WHAT YOU WILL DO: Please repeat, exactly as written, the line containing "自分でもデザインしてみる" and every line after it through the end of the records below.

↓↓↓

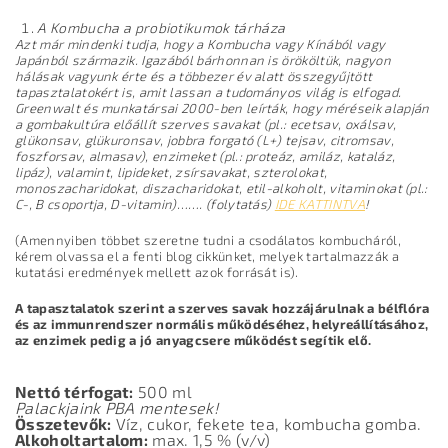
A Kombucha a probiotikumok tárháza
Azt már mindenki tudja, hogy a Kombucha vagy Kínából vagy
Japánból származik. Igazából bárhonnan is örököltük, nagyon
hálásak vagyunk érte és a többezer év alatt összegyűjtött
tapasztalatokért is, amit lassan a tudományos világ is elfogad.
Greenwalt és munkatársai 2000-ben leírták, hogy méréseik alapján
a gombakultúra előállít szerves savakat (pl.: ecetsav, oxálsav,
glükonsav, glükuronsav, jobbra forgató (L+) tejsav, citromsav,
foszforsav, almasav), enzimeket (pl.: proteáz, amiláz, kataláz,
lipáz), valamint, lipideket, zsírsavakat, szterolokat,
monoszacharidokat, diszacharidokat, etil-alkoholt, vitaminokat (pl.:
C-, B csoportja, D-vitamin)……. (folytatás)
IDE KATTINTVA
!
(Amennyiben többet szeretne tudni a csodálatos kombucháról,
kérem olvassa el a fenti blog cikkünket, melyek tartalmazzák a
kutatási eredmények mellett azok forrását is).
A tapasztalatok szerint a szerves savak hozzájárulnak a bélflóra
és az immunrendszer normális működéséhez, helyreállításához,
az enzimek pedig a jó anyagcsere működést segítik elő.
Nettó térfogat:
500 ml
Palackjaink PBA mentesek!
Összetevők:
Víz, cukor, fekete tea, kombucha gomba.
Alkoholtartalom:
max. 1,5 % (v/v)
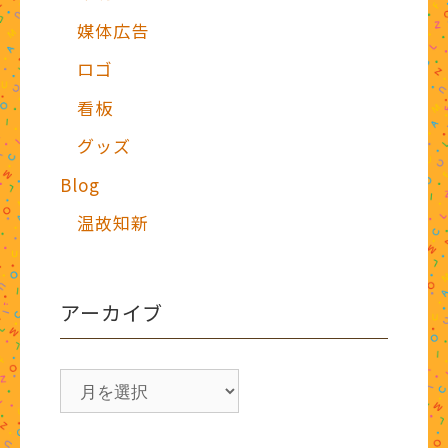
媒体広告
ロゴ
看板
グッズ
Blog
温故知新
アーカイブ
ア
ー
カ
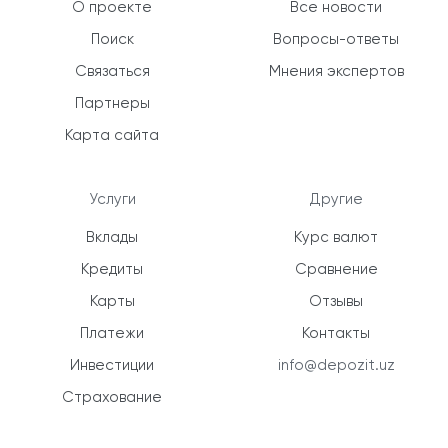
О проекте
Все новости
Поиск
Вопросы-ответы
Связаться
Мнения экспертов
Партнеры
Карта сайта
Услуги
Другие
Вклады
Курс валют
Кредиты
Сравнение
Карты
Отзывы
Платежи
Контакты
Инвестиции
info@depozit.uz
Страхование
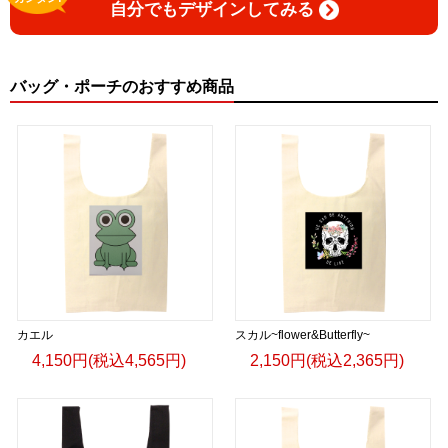
自分でもデザインしてみる
バッグ・ポーチのおすすめ商品
カエル
スカル~flower&Butterfly~
4,150円(税込4,565円)
2,150円(税込2,365円)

↑↑↑

PROBLEM SOLUTION:
自分でもデザインしてみる
バッグ・ポーチのおすすめ商品
カエル
スカル~flower&Butterfly~
4,150円(税込4,565円)
2,150円(税込2,365円)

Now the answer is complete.